Letters to the Editor July 3
If you don’t want a pet, take it to the shelter
The front page article on June 24 about the dog that was mistreated and left for dead was very disturbing. You did not publish the names of the people who did this terrible thing, and I can understand the reason for not giving their names. I am sure the threats of bodily harm to these people would have been many.
I sincerely hope these heartless people will be punished to the fullest extent of the law. They should have their ears cut off and their mouths taped shut and left to die.
If you have a pet and decide you don’t want it, take it to the nearest animal shelter and at least give the poor thing a chance to live.
Sandoval needs to stop slaughter of bears
Somehow or another I’ve always believed that the greater good for most things wins out. Not so with our native black bear and their survival.
We chose to live in Carson City because of the wildlife and the citizens’ caring nature, and now, we hear the powers that be are allowing their annihilation in open hunting season.
We’ve lived in Nevada for more than 20 years and have yet to see a wild bear. Letters from Catherine Burt and Billy Howard tell it like it is.

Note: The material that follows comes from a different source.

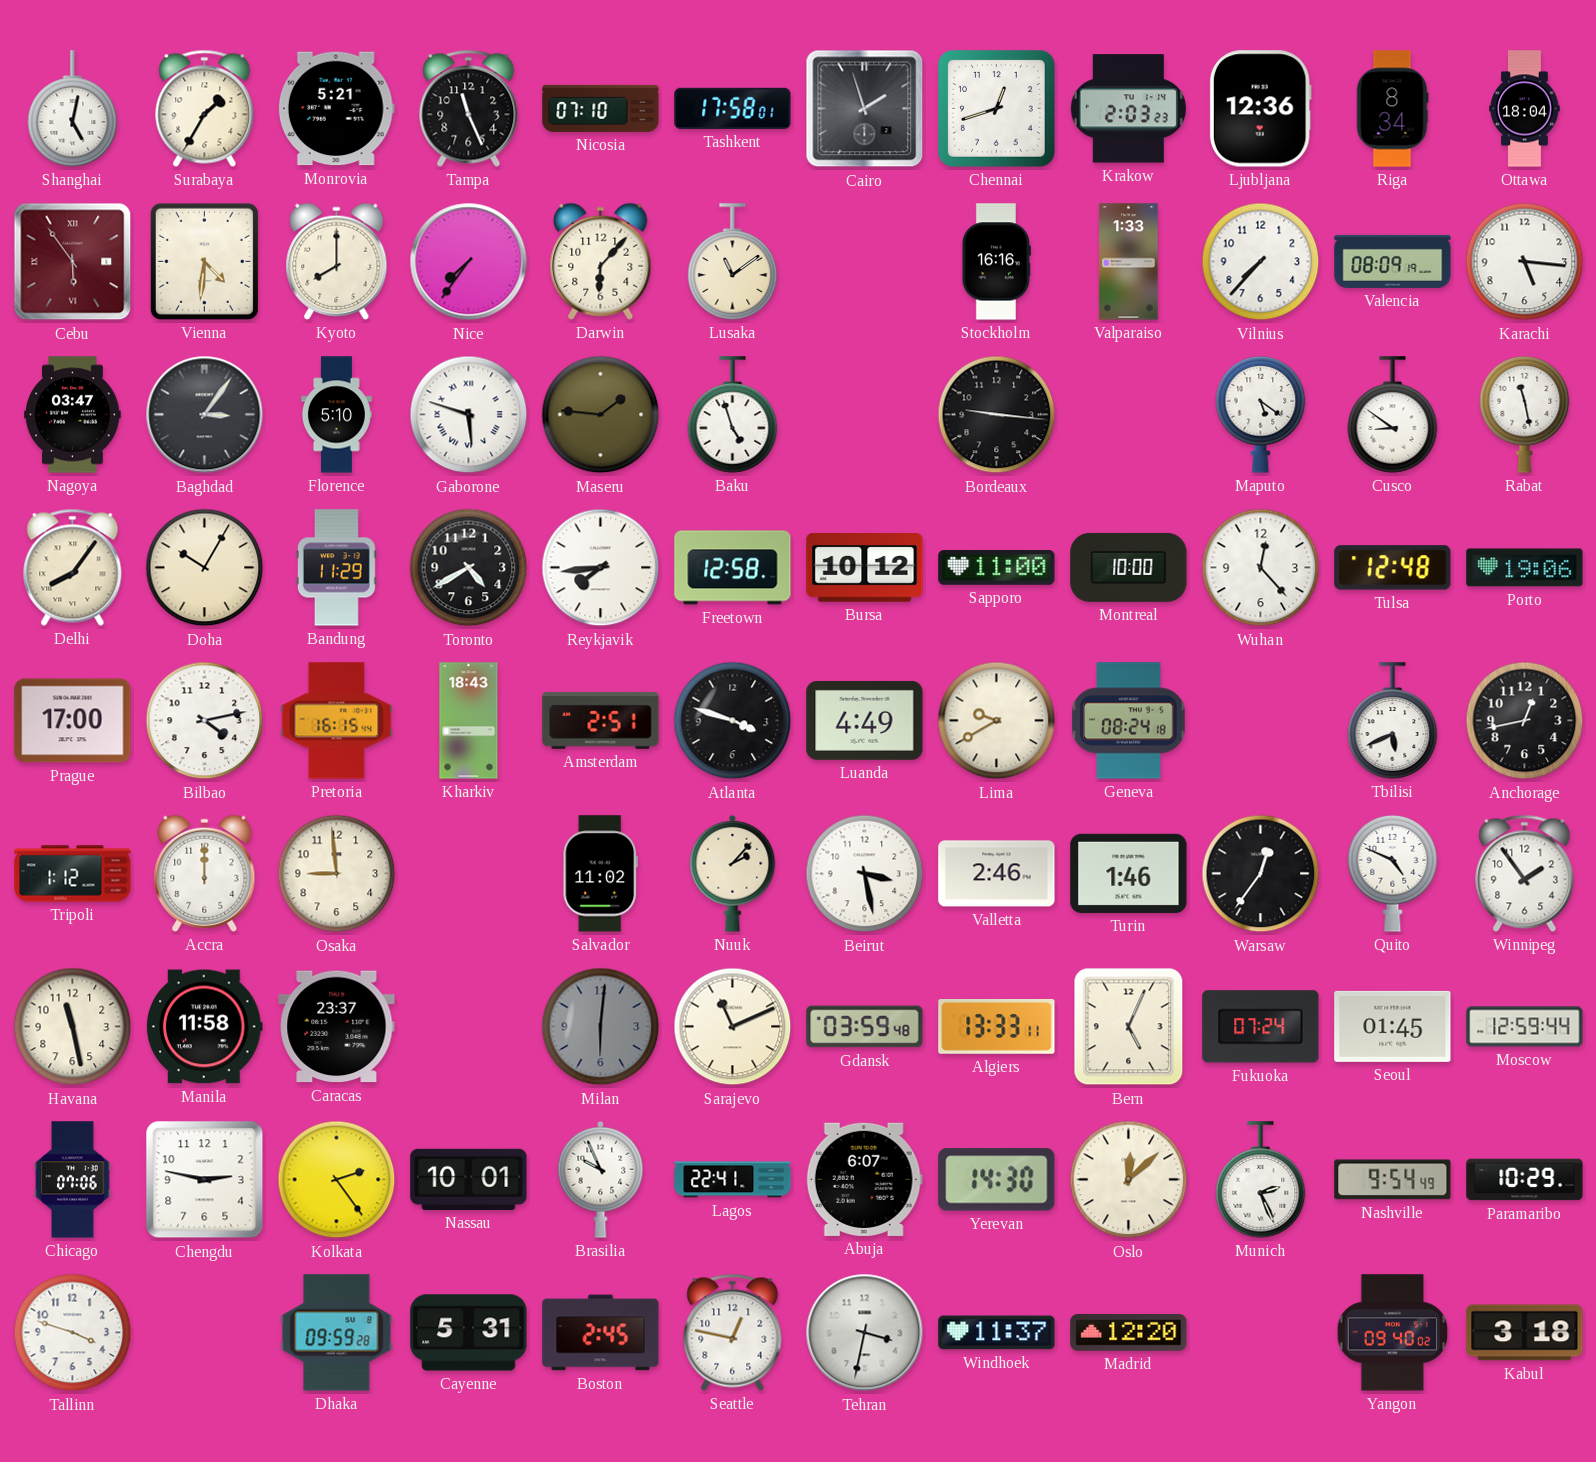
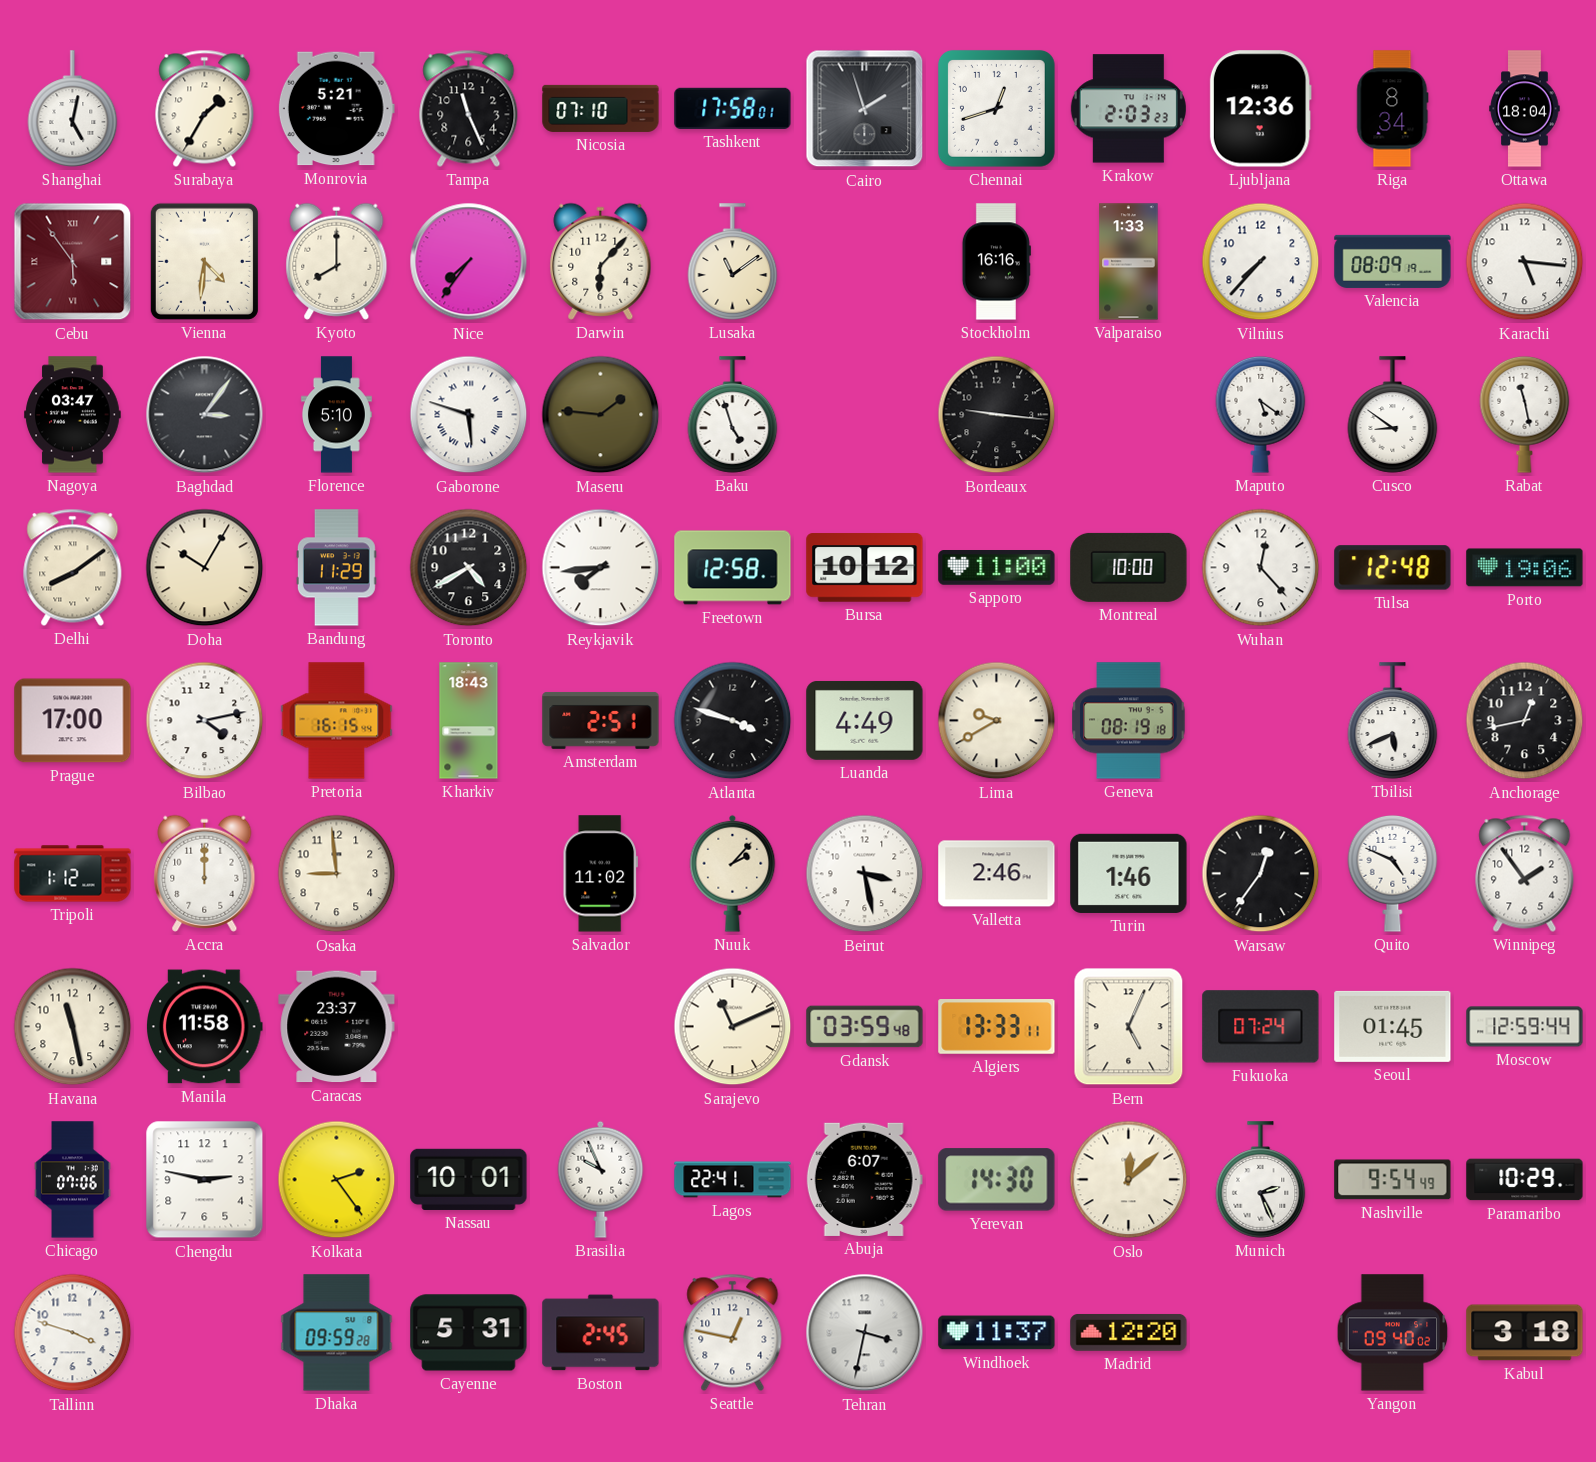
Delhi: 8:06 -> 8:09
Geneva: 08:24 -> 08:19
Milan: 6:01 -> none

I’m asking you, Gov. Sandoval, to please stop this slaughter of bears, and possibly dogs, and humans.
Mary A. Perez
stay on their paths
In regards to Don Gurney’s letter on June 22, I agree 100 percent, regarding bicyclists ignoring the rules of the road.
When we take a driver’s test, it is stated, in effect that bicyclists should be given the same respect as a motor vehicle. Yet, in Carson, bicyclists seem to run amok. Why have we spent tax-paid dollars on excellent path lanes around this city when they are ignored? I live on a street with well-marked bike lanes and at least 50 percent of the time, I see bicyclists riding on the sidewalk, against facing traffic, or just riding in the bike lane, against traffic.
I’m sure our Sheriffs Department has better things to do, but I hope something is done before a serious accident occurs.
Furthermore, let me state, I love the concept of the bike paths and bicyclists, but are not lives more important?
Science says Yucca waste dump would be safe
In Guy Farmer’s column in the June 26 edition, he said there was evidence for Yucca Mountain being wetter than originally believed and vulnerable to earthquakes. That led him to observe: “So much for sound science.”
It is wetter than believed before there were scientific studies in the mountain, as can be read in the license application. Earthquakes are acknowledged in the license application. And when the risks from these two natural phenomena were added, using sound science, it added up to a likely outcome of a 1 percent increase in background radiation for a person pulling water from the most contaminated groundwater pathway into Amargosa Valley, a million years in the future. Somehow, that’s less safe than leaving the materials where they now are?
Farmer cites noted American physicist Michio Kaku of the City College of New York on the danger posed by Japan’s damaged Fukushima nuclear power plant.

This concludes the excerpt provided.